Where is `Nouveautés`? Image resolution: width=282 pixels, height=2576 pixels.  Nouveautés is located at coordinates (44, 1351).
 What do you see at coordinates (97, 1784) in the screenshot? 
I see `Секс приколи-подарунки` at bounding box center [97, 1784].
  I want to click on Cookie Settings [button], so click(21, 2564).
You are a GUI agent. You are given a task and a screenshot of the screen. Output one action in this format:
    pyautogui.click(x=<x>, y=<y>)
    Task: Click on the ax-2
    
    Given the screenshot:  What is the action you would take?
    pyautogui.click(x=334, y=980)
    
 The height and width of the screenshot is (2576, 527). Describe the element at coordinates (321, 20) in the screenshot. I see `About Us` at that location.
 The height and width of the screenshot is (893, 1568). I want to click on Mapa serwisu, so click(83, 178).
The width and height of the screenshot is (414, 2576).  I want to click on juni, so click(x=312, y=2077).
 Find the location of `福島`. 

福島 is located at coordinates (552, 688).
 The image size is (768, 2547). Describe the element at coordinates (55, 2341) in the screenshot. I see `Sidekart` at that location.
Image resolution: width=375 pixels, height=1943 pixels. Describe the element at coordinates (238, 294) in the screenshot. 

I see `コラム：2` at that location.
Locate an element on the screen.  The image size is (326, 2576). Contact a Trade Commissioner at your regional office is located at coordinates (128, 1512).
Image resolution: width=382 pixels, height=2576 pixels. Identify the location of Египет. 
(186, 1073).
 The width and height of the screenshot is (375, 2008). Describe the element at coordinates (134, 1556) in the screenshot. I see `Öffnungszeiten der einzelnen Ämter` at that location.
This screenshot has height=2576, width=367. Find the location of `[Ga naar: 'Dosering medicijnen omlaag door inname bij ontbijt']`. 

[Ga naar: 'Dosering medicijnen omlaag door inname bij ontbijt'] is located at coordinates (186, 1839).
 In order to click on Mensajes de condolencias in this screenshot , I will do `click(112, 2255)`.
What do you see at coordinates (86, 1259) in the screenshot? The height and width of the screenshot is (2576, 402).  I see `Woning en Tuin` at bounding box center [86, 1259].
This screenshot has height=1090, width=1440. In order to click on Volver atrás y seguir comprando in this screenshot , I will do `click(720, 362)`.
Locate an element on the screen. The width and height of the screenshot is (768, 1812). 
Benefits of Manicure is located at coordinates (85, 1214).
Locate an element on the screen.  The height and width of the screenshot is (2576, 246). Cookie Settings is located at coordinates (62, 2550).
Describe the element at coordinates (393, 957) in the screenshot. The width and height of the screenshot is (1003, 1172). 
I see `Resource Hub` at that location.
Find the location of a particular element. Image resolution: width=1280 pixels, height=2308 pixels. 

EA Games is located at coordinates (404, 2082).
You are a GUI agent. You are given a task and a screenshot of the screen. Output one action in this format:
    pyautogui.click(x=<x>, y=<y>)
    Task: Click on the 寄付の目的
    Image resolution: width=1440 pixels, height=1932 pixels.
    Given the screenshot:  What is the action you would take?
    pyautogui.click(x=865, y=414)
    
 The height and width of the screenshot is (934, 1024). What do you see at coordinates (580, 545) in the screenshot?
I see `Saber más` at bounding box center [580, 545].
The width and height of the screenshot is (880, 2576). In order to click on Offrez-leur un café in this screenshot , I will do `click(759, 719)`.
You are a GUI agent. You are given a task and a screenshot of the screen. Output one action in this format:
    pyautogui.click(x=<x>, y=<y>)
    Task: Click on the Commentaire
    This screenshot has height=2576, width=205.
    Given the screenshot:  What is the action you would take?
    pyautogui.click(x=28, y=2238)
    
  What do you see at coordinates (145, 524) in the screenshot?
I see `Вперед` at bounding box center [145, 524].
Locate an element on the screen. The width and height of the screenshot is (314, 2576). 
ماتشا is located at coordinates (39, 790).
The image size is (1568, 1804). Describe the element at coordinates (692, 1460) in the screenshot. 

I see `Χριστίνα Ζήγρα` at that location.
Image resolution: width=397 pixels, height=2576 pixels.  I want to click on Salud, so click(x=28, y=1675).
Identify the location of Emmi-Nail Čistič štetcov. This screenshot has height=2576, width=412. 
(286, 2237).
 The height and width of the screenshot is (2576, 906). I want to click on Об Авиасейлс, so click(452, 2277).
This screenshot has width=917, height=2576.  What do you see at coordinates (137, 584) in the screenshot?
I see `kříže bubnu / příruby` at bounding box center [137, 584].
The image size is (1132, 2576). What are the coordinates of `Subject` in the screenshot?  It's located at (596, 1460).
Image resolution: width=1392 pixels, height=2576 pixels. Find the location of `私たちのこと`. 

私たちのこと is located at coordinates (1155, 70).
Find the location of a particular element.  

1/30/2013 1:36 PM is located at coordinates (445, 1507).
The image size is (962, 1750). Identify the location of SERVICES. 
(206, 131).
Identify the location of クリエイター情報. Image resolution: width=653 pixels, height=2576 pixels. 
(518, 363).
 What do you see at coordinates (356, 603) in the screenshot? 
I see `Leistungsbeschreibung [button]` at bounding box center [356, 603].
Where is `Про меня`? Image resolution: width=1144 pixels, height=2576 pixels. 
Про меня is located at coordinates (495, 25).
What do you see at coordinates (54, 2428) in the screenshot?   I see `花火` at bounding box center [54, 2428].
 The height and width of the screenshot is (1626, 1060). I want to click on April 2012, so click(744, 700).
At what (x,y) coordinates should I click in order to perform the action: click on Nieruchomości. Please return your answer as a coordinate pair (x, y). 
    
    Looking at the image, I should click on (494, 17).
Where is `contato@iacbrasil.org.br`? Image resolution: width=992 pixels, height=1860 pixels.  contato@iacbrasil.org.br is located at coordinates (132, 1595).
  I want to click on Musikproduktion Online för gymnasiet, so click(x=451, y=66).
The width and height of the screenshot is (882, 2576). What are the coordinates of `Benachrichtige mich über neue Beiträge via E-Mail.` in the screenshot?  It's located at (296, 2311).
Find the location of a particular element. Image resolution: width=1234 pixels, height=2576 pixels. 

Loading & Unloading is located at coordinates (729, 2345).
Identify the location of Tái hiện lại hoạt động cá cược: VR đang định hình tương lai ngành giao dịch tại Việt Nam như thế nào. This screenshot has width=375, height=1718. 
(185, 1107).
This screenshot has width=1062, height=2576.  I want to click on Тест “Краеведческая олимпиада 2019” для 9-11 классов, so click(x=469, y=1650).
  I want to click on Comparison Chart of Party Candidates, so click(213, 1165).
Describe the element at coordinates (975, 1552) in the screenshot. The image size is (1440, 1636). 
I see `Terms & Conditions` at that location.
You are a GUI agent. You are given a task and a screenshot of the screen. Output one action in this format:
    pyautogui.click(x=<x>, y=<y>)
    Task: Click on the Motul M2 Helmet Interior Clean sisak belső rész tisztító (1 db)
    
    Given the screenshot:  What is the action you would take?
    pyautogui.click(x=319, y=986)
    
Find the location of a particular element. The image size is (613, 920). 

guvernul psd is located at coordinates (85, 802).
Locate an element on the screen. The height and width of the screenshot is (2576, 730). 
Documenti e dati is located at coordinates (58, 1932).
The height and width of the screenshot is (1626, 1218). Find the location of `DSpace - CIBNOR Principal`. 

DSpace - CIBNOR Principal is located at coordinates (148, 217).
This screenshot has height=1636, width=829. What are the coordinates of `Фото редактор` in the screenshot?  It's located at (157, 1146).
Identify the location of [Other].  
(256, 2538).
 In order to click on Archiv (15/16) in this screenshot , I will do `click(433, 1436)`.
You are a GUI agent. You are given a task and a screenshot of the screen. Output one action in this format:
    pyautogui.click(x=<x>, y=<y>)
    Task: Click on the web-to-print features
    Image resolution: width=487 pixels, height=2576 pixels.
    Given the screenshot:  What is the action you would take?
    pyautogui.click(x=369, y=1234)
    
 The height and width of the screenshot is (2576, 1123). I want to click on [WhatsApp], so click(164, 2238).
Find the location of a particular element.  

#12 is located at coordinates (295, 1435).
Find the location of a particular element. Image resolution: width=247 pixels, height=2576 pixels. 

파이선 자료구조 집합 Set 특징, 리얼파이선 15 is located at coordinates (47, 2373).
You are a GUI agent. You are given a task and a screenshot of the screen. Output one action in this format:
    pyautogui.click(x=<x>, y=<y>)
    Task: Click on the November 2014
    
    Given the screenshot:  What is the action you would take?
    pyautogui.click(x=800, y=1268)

● ● ●

Lines in the data that include the word "will" should all be copied.

◆ **WRITTEN REPLY**:
 In order to click on Mensajes de condolencias in this screenshot , I will do `click(112, 2255)`.
This screenshot has height=1090, width=1440. In order to click on Volver atrás y seguir comprando in this screenshot , I will do `click(720, 362)`.
The width and height of the screenshot is (880, 2576). In order to click on Offrez-leur un café in this screenshot , I will do `click(759, 719)`.
 In order to click on Archiv (15/16) in this screenshot , I will do `click(433, 1436)`.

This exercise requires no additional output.